Friday, October 20, 2017

MLM History: Weight Loss, DMCA Abuse, and Child Porn, Oh My

Weight loss industry is a 60 BILLION dollar business (2013 figure) and it's no surprise there are a lot of various unproven claims from companies that sell magic weight loss formulas, each with its own claims how its own secret ingredient can help you lose weight through some semi-plausible mechanism. Frankly, all of them are bull****. The more you diet and exercise, the more your body adjusts to counteract your efforts. Most of the contestants in "The Biggest Loser" gain back all the weight they lost in a few years, despite all attempts to keep off the weight.

Consumers are getting wise to the various weight loss woos, and the entire diet industry is seeing a slow down, no doubt helped along by magic claims such as "alternative" to gastric bypass surgery by simply swallowing something. That company is called Roca Labs.

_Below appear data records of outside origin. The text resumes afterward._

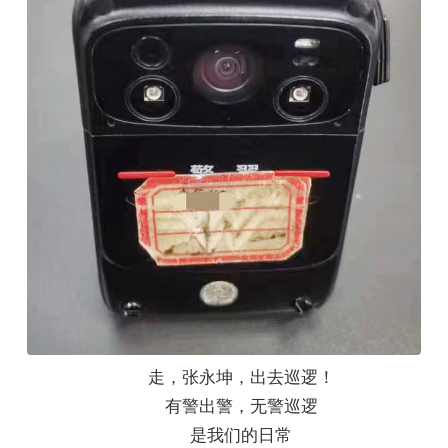
走，张永坤，出去巡逻！
有警出警，无警巡逻
是我们的日常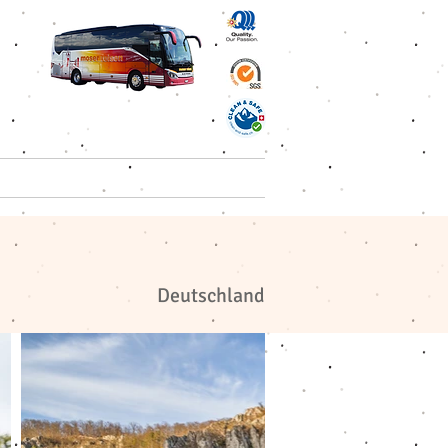
 Reisen AG
Kontakt
Deutschland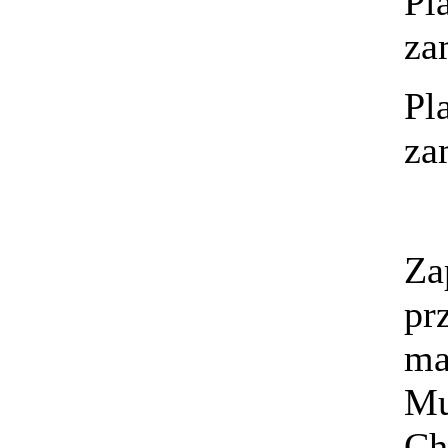
Pl
za
Pl
za
Za
pr
ma
Mu
Ch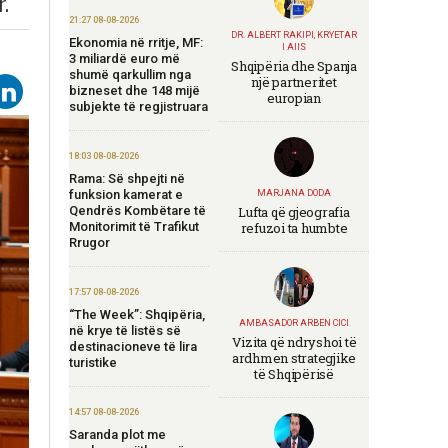
.
21:27 08-08-2026
DR. ALBERT RAKIPI, KRYETAR
Ekonomia në rritje, MF:
I AIIS
3 miliardë euro më
Shqipëria dhe Spanja
shumë qarkullim nga
një partneritet
bizneset dhe 148 mijë
europian
subjekte të regjistruara
18:03 08-08-2026
Rama: Së shpejti në
funksion kamerat e
MARJANA DODA
Qendrës Kombëtare të
Lufta që gjeografia
Monitorimit të Trafikut
refuzoi ta humbte
Rrugor
17:57 08-08-2026
“The Week”: Shqipëria,
AMBASADOR ARBEN CICI
në krye të listës së
Vizita që ndryshoi të
destinacioneve të lira
ardhmen strategjike
turistike
të Shqipërisë
14:57 08-08-2026
Saranda plot me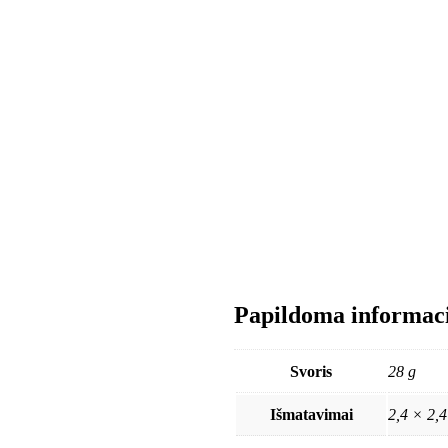
Papildoma informac
Svoris
28 g
Išmatavimai
2,4 × 2,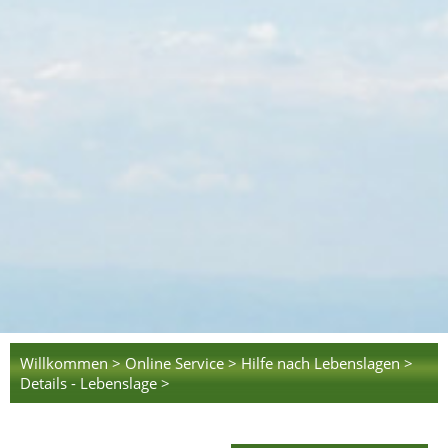
Willkommen >
Online Service >
Hilfe nach Lebenslagen >
Details - Lebenslage >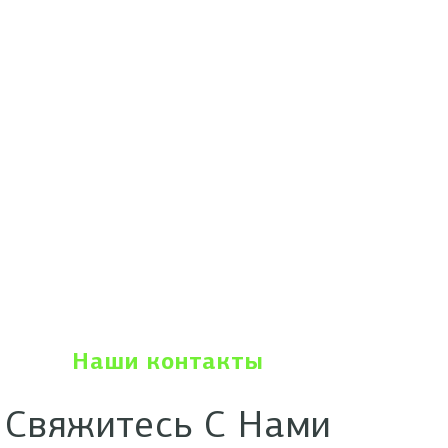
Наши контакты
Свяжитесь С Нами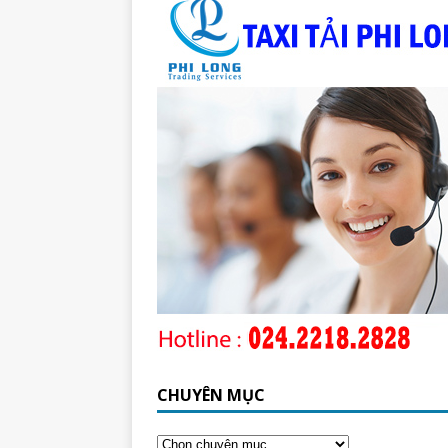
CHUYÊN MỤC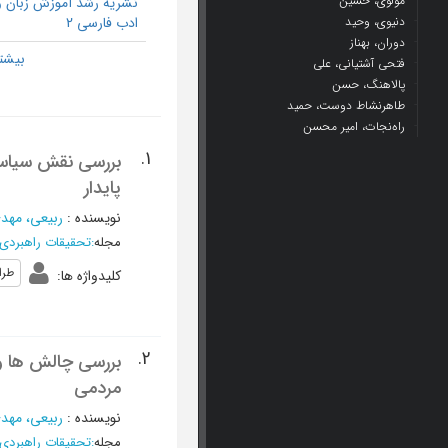
مولوی، حسین
نشریه رشد آموزش زبان و
دنیوی، وحید
ادب فارسی 2
دوران، بهناز
فتحی آشتیانی، علی
پالاهنگ، حسن
طاهرنشاط دوست، حمید
راه‌نجات، امیر محسن
1.
بررسی نقش سیاس
پایدار
نویسنده
:
ربیعی، مهد
مجله
:
تحقیقات راهبردی 
طرا
کلیدواژه ها
:
2.
بررسی چالش ها و
مردمی
نویسنده
:
ربیعی، مهد
مجله
:
تحقیقات راهبردی 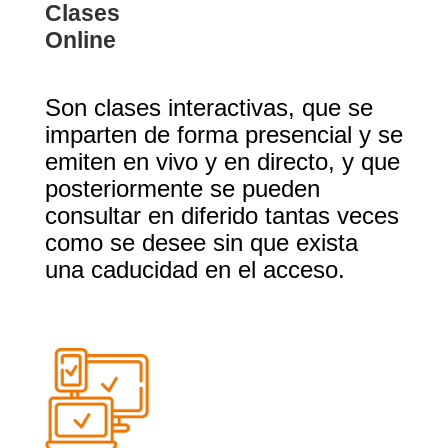
Clases
Online
Son clases interactivas, que se
imparten de forma presencial y se
emiten en vivo y en directo, y que
posteriormente se pueden
consultar en diferido tantas veces
como se desee sin que exista
una caducidad en el acceso.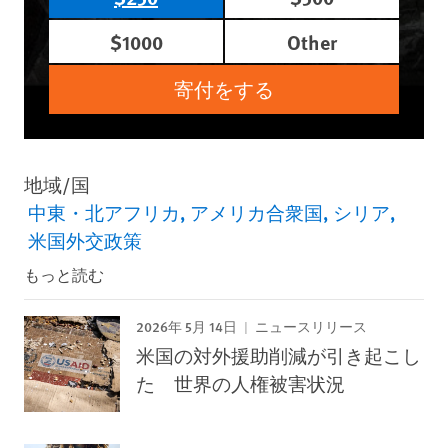
$1000
Other
寄付をする
地域/国
中東・北アフリカ
アメリカ合衆国
シリア
米国外交政策
もっと読む
2026年 5月 14日
ニュースリリース
米国の対外援助削減が引き起こし
た 世界の人権被害状況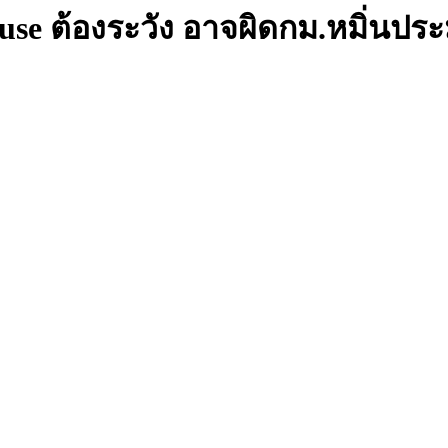
use ต้องระวัง อาจผิดกม.หมิ่นปร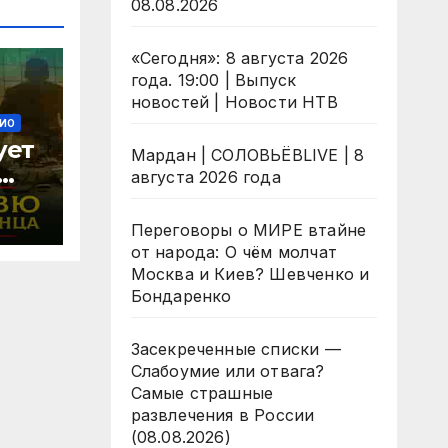
08.08.2026
«Сегодня»: 8 августа 2026
года. 19:00 | Выпуск
новостей | Новости НТВ
ИО
ует
Мардан | СОЛОВЬЁВLIVE | 8
августа 2026 года
й
Переговоры о МИРЕ втайне
от народа: О чём молчат
Москва и Киев? Шевченко и
26
Бондаренко
Засекреченные списки —
Слабоумие или отвага?
Самые страшные
развлечения в России
(08.08.2026)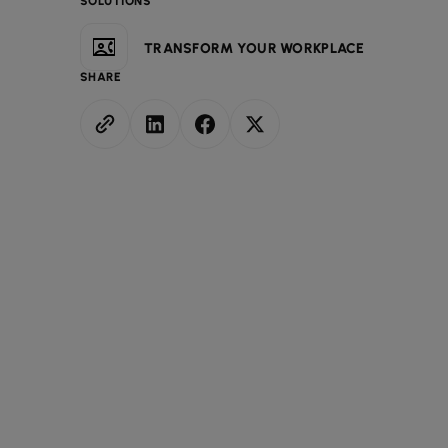
SOLUTIONS
TRANSFORM YOUR WORKPLACE
SHARE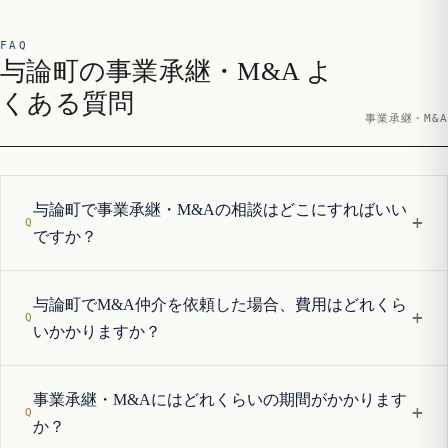
FAQ
与論町の事業承継・M&A よ
くある質問
事業承継・M&A
与論町で事業承継・M&Aの相談はどこにすればいい
+
ですか？
与論町でM&A仲介を依頼した場合、費用はどれくら
+
いかかりますか？
事業承継・M&Aにはどれくらいの期間がかかります
+
か？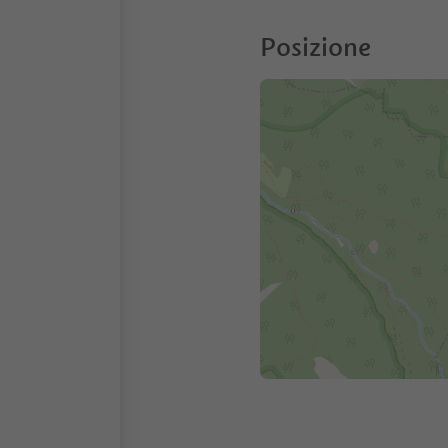
Posizione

To quote the FTC director of Bureau of Consumer Protection, "Roca Labs Has An Adversarial Relationship With The Truth". And that's only the beginning.  (for a complete list, see TechDirt's Roca Labs coverage)

They claimed their product has a 90 percent success rate. In fact, they conducted no trials or clinical studies with their own products.

They offer 50% discount to people who videotape their "success stories", but did not tell people to disclose that they were compensated for such stories.

They operated a website that showed dangers of gastric bypass, with a page that links to selling Roca Labs products, without disclosing they actually own and run the website.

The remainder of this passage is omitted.